[Data items]
—————

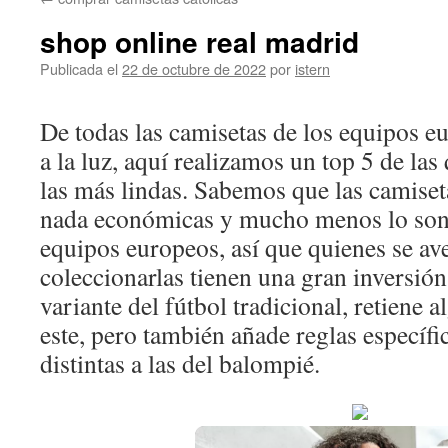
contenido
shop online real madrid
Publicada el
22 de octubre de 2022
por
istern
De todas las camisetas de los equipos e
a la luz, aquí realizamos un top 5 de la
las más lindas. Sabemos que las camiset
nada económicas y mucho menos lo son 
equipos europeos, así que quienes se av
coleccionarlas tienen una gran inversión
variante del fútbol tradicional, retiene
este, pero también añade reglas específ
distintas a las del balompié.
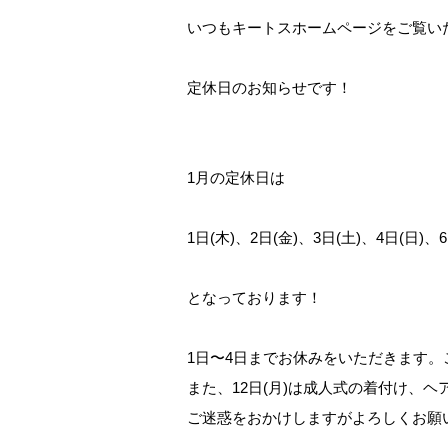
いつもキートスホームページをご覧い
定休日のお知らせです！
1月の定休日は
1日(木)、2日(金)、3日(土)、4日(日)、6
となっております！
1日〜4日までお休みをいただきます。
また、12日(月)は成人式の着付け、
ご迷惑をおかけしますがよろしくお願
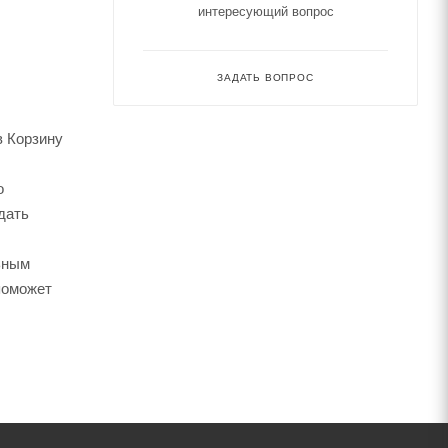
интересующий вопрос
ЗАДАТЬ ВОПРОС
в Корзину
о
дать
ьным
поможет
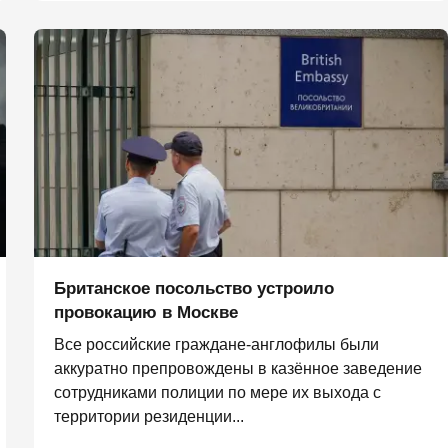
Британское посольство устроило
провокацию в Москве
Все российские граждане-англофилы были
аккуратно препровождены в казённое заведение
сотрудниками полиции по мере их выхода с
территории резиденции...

—————

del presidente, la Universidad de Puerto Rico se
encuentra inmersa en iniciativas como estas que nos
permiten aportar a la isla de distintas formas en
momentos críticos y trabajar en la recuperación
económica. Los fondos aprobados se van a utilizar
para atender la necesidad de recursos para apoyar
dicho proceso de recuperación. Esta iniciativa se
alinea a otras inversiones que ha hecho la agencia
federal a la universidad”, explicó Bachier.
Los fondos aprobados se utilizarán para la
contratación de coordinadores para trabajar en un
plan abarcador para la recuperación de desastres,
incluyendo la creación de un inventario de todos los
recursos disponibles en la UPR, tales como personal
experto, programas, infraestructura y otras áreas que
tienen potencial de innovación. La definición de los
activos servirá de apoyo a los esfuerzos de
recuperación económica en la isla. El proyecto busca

—————

Counting only lines that contain the word "equipos", state how many appear in the entries, and add nothing.

**EXERCISE ANSWER**:
2